- Exercise aim
Skip the pictures. Output only the lines below starting at the line with "d’hygiène, vous ne" and ending at the line with "proposer des idées", both ends included, exactly as they are.

Data for processing Start Marker

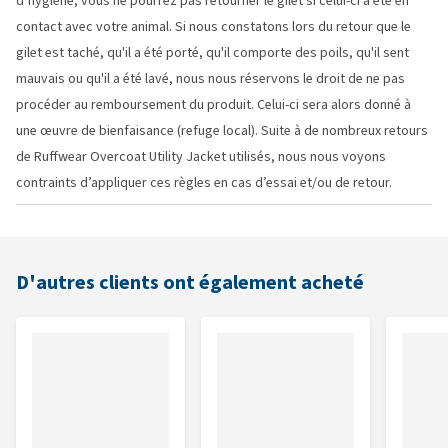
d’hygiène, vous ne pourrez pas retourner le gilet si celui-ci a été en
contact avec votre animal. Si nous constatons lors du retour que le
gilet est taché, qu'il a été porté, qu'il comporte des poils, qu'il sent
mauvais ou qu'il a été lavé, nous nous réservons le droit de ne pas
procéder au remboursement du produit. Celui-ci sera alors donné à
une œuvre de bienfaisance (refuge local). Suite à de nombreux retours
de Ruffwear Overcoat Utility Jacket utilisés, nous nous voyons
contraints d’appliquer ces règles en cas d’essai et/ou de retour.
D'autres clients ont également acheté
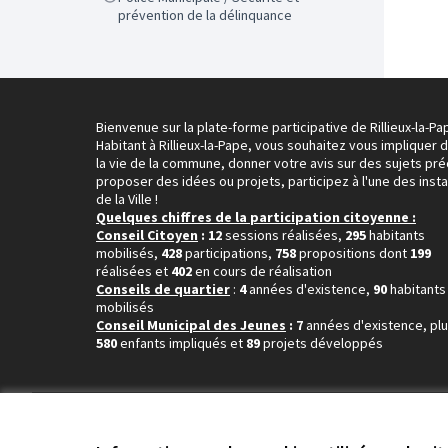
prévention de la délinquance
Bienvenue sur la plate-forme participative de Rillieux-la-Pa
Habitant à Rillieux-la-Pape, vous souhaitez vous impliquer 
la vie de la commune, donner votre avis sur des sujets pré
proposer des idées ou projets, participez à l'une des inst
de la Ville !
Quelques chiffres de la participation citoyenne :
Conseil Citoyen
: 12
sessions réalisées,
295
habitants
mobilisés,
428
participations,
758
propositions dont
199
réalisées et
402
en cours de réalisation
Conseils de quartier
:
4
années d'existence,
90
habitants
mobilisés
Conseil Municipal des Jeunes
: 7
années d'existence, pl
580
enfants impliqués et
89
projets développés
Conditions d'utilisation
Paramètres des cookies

Data for processing End Marker
Data for processing Start Marker

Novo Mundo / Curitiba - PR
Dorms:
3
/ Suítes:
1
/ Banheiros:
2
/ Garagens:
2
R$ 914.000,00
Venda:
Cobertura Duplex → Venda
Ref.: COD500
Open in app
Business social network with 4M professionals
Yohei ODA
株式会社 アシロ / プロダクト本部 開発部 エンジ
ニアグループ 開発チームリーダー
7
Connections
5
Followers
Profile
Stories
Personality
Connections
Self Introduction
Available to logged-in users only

Data for processing End Marker

- Task response
d’hygiène, vous ne pourrez pas retourner le gilet si celui-ci a été en
contact avec votre animal. Si nous constatons lors du retour que le
gilet est taché, qu'il a été porté, qu'il comporte des poils, qu'il sent
mauvais ou qu'il a été lavé, nous nous réservons le droit de ne pas
procéder au remboursement du produit. Celui-ci sera alors donné à
une œuvre de bienfaisance (refuge local). Suite à de nombreux retours
de Ruffwear Overcoat Utility Jacket utilisés, nous nous voyons
contraints d’appliquer ces règles en cas d’essai et/ou de retour.
D'autres clients ont également acheté
prévention de la délinquance
Bienvenue sur la plate-forme participative de Rillieux-la-Pa
Habitant à Rillieux-la-Pape, vous souhaitez vous impliquer 
la vie de la commune, donner votre avis sur des sujets pré
proposer des idées ou projets, participez à l'une des inst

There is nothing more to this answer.